Background: The Apoliproprotein E (APOE) e4 allele is the most significant genetic risk factor for late-onset Alzheimer disease (AD). However, the risk associated with the APOE e4 allele differs across populations with individuals of African ancestry having a reduced risk than individuals of European (EU) ancestry. Further, single-nuclei RNAseq analysis in autopsy samples from AD APOEε4 homozygotes with EU Local Ancestry (LA) had a significantly increased APOEε4 expression compared to those with African LA, particularly in astrocytes. To test the functional consequences of elevated APOE4 expression on astrocytes, we examined the effect of APOE4 overexpression in inducible pluripotent stem cell (iPSC) derived astrocytes (iAstrocytes).
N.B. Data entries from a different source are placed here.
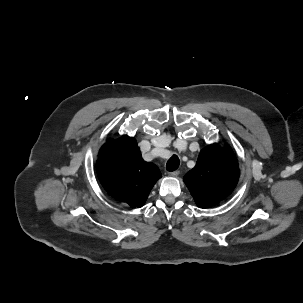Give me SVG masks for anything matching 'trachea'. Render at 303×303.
Segmentation results:
<instances>
[{
  "label": "trachea",
  "mask_w": 303,
  "mask_h": 303,
  "mask_svg": "<svg viewBox=\"0 0 303 303\" xmlns=\"http://www.w3.org/2000/svg\"><path fill=\"white\" fill-rule=\"evenodd\" d=\"M180 164V160L177 155H173L166 164L167 171L173 172L175 171Z\"/></svg>",
  "instance_id": "3493384b"
}]
</instances>
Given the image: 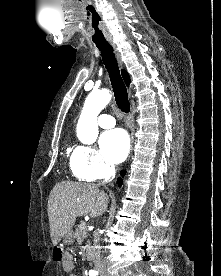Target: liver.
Wrapping results in <instances>:
<instances>
[{
    "instance_id": "liver-1",
    "label": "liver",
    "mask_w": 221,
    "mask_h": 276,
    "mask_svg": "<svg viewBox=\"0 0 221 276\" xmlns=\"http://www.w3.org/2000/svg\"><path fill=\"white\" fill-rule=\"evenodd\" d=\"M108 202V195L95 184L57 183L49 195L47 209L52 243L56 245L71 231L77 217L102 215Z\"/></svg>"
}]
</instances>
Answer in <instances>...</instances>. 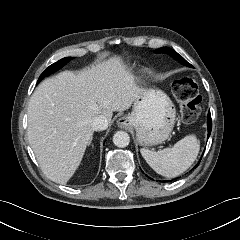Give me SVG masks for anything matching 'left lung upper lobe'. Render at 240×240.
Instances as JSON below:
<instances>
[{
    "instance_id": "left-lung-upper-lobe-1",
    "label": "left lung upper lobe",
    "mask_w": 240,
    "mask_h": 240,
    "mask_svg": "<svg viewBox=\"0 0 240 240\" xmlns=\"http://www.w3.org/2000/svg\"><path fill=\"white\" fill-rule=\"evenodd\" d=\"M155 53H157V54H159V53H167L170 56H172L173 58H175L176 60H178L181 63L185 64L186 66L192 67V65L189 64L181 55H179L176 51H174L173 49H171L169 47H162L160 49H157V50H155Z\"/></svg>"
}]
</instances>
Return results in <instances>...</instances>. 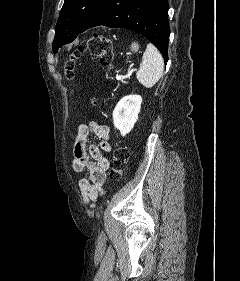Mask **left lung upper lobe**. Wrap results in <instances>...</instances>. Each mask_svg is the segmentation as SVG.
<instances>
[{
	"mask_svg": "<svg viewBox=\"0 0 240 281\" xmlns=\"http://www.w3.org/2000/svg\"><path fill=\"white\" fill-rule=\"evenodd\" d=\"M103 0H65L55 28L53 52L72 42Z\"/></svg>",
	"mask_w": 240,
	"mask_h": 281,
	"instance_id": "left-lung-upper-lobe-1",
	"label": "left lung upper lobe"
}]
</instances>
Method: iPSC were derived from European and African LA AD individuals homozygous for APOEε4/ε4. These APOEε4/ε4 iPSC were differentiated into astrocytes (iAstrocytes) which were transduced with a lentiviral construct overexpressing APOEε4 or a control vector. RNAseq analysis was performed to identify differentially expressed genes followed by pathway analyses.
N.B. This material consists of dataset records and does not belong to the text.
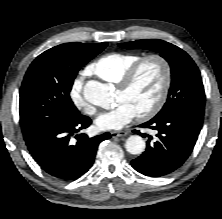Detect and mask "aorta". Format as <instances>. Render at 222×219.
Wrapping results in <instances>:
<instances>
[{
	"label": "aorta",
	"mask_w": 222,
	"mask_h": 219,
	"mask_svg": "<svg viewBox=\"0 0 222 219\" xmlns=\"http://www.w3.org/2000/svg\"><path fill=\"white\" fill-rule=\"evenodd\" d=\"M83 96L87 102L102 108H110L113 104V92L109 84L91 80L83 89ZM130 154L138 155L145 150V141L139 135L130 136L125 143Z\"/></svg>",
	"instance_id": "1"
}]
</instances>
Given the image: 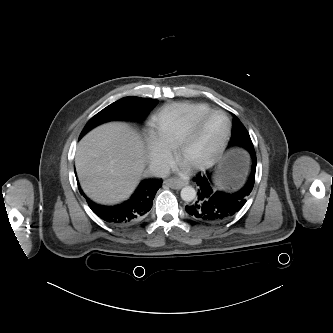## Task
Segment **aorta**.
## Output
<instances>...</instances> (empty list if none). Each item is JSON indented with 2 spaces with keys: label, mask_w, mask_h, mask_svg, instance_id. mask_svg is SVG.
<instances>
[{
  "label": "aorta",
  "mask_w": 333,
  "mask_h": 333,
  "mask_svg": "<svg viewBox=\"0 0 333 333\" xmlns=\"http://www.w3.org/2000/svg\"><path fill=\"white\" fill-rule=\"evenodd\" d=\"M180 195L182 200L186 202H191L196 197V191L192 186H185L184 188H182Z\"/></svg>",
  "instance_id": "762f6f07"
}]
</instances>
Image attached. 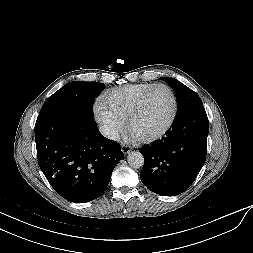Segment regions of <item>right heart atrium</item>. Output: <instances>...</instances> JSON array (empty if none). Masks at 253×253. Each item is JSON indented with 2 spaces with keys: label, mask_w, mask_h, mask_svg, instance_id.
<instances>
[{
  "label": "right heart atrium",
  "mask_w": 253,
  "mask_h": 253,
  "mask_svg": "<svg viewBox=\"0 0 253 253\" xmlns=\"http://www.w3.org/2000/svg\"><path fill=\"white\" fill-rule=\"evenodd\" d=\"M94 114L110 139H117L124 131V123L110 111L103 101L99 100L94 104Z\"/></svg>",
  "instance_id": "right-heart-atrium-1"
}]
</instances>
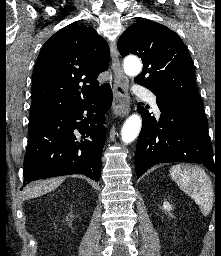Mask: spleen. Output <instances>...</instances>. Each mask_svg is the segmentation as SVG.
<instances>
[{"label":"spleen","mask_w":221,"mask_h":256,"mask_svg":"<svg viewBox=\"0 0 221 256\" xmlns=\"http://www.w3.org/2000/svg\"><path fill=\"white\" fill-rule=\"evenodd\" d=\"M170 175L177 185L199 206L203 215L213 207L214 190L211 179L197 166L178 164L170 169Z\"/></svg>","instance_id":"1"}]
</instances>
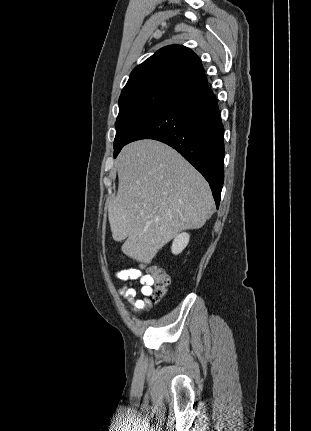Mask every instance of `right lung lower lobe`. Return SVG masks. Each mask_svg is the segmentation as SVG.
Listing matches in <instances>:
<instances>
[{
	"mask_svg": "<svg viewBox=\"0 0 311 431\" xmlns=\"http://www.w3.org/2000/svg\"><path fill=\"white\" fill-rule=\"evenodd\" d=\"M223 135L216 97L206 86L162 108L132 133L127 144L154 139L176 149L209 182L218 208L224 181Z\"/></svg>",
	"mask_w": 311,
	"mask_h": 431,
	"instance_id": "1",
	"label": "right lung lower lobe"
}]
</instances>
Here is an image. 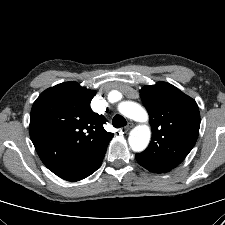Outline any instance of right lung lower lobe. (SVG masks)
<instances>
[{
	"mask_svg": "<svg viewBox=\"0 0 225 225\" xmlns=\"http://www.w3.org/2000/svg\"><path fill=\"white\" fill-rule=\"evenodd\" d=\"M105 152H106V151H105ZM104 155H105V153H104ZM104 155L102 156L100 163H99V164L96 166V168L94 169V172H95V171L99 168V166L101 165Z\"/></svg>",
	"mask_w": 225,
	"mask_h": 225,
	"instance_id": "right-lung-lower-lobe-1",
	"label": "right lung lower lobe"
}]
</instances>
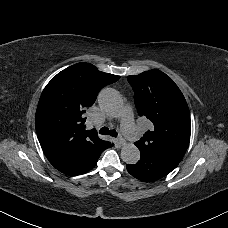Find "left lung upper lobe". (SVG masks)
<instances>
[{
  "label": "left lung upper lobe",
  "mask_w": 228,
  "mask_h": 228,
  "mask_svg": "<svg viewBox=\"0 0 228 228\" xmlns=\"http://www.w3.org/2000/svg\"><path fill=\"white\" fill-rule=\"evenodd\" d=\"M127 79L135 93L139 116L153 124L135 145L181 161L191 134L190 113L182 92L169 76L157 69Z\"/></svg>",
  "instance_id": "obj_1"
}]
</instances>
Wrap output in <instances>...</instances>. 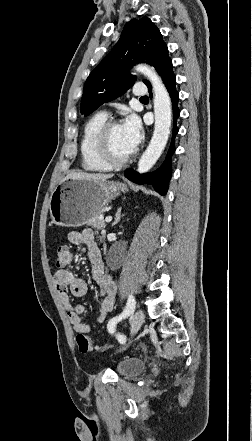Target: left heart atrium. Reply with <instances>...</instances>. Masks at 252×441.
Returning <instances> with one entry per match:
<instances>
[{"mask_svg": "<svg viewBox=\"0 0 252 441\" xmlns=\"http://www.w3.org/2000/svg\"><path fill=\"white\" fill-rule=\"evenodd\" d=\"M127 145L131 152H133L140 144L142 139V129L139 119L131 114L127 116L122 124Z\"/></svg>", "mask_w": 252, "mask_h": 441, "instance_id": "obj_1", "label": "left heart atrium"}]
</instances>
Result: iPSC lines were derived, validated for pluripotency, and differentiated into iAstrocytes. Preliminary analysis of transcriptional effects ofApoEe4 overexpression in iAstrocytes showed alterations in gene expression patterns, including the down regulation of the inflammatory markers THBS1 and CLDN11 which had both been shown to be downregulated in AD, the mitochondrial-related gene NDUFA4L2 shown to be dysregulated in AD, as well as SFRP2 (Wnt modulator involved in TREM2 processing). Upregulated genes included RGMA (accumulates in amyloid plaques), as well as TNC and CECR2. Pathway analysis showed an enrichment for extracellular matrix (ECM)-receptor interaction, PI3K-Akt signaling, and TGF-beta signaling pathways. Interestingly, the transcriptional response to APOEε4 overexpression has an ancestry-specific component in these iAstrocytes; with some genes dysregulated exclusively in African ancestry iAstrocytes such as ZBTB4 and PRND, and others only in European iAstrocytes, including MYBPHL and VWF.
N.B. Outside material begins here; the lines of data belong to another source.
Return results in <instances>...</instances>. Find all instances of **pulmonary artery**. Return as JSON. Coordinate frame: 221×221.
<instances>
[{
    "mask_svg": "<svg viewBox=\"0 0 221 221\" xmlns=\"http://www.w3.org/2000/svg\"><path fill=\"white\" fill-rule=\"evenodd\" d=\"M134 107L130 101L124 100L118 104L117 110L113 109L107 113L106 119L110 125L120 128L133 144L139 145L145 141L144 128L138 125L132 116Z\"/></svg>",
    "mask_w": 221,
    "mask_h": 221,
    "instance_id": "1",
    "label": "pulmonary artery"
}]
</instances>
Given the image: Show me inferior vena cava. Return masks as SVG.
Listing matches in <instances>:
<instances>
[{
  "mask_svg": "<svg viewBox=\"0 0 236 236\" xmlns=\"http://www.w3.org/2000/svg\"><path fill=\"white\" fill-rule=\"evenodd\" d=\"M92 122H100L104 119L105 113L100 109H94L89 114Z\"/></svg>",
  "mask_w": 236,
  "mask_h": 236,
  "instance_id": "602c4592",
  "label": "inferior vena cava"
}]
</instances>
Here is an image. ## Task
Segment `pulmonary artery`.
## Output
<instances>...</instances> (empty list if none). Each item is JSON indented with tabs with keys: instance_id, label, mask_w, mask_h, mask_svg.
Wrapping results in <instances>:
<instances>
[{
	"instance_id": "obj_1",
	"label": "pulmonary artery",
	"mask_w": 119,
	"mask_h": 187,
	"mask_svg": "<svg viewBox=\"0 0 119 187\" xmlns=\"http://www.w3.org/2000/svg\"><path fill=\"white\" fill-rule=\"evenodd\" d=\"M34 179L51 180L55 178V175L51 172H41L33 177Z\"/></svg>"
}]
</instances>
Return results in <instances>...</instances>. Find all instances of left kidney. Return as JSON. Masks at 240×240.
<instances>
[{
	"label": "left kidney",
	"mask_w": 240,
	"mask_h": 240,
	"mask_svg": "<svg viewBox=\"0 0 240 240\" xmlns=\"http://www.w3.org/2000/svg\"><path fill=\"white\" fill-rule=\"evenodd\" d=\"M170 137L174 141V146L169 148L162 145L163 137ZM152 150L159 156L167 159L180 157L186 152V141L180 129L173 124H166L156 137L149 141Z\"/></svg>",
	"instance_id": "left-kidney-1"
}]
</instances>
Conclusion: The overexpression of APOEε4 in iAstrocytes resulted in alteration in gene regulatory patterns, including the ECM and key signaling pathways across ancestries (EU and AF). In addition, gene expression differences were identified between ancestries. Further analyses of these ancestry-specific transcriptional differences may help to elucidate the mechanisms that drive the differential AD risk seen in APOEε4 individuals across ancestries.
© 2024 The Alzheimer's Association. Alzheimer's & Dementia published by Wiley Periodicals LLC on behalf of Alzheimer's Association.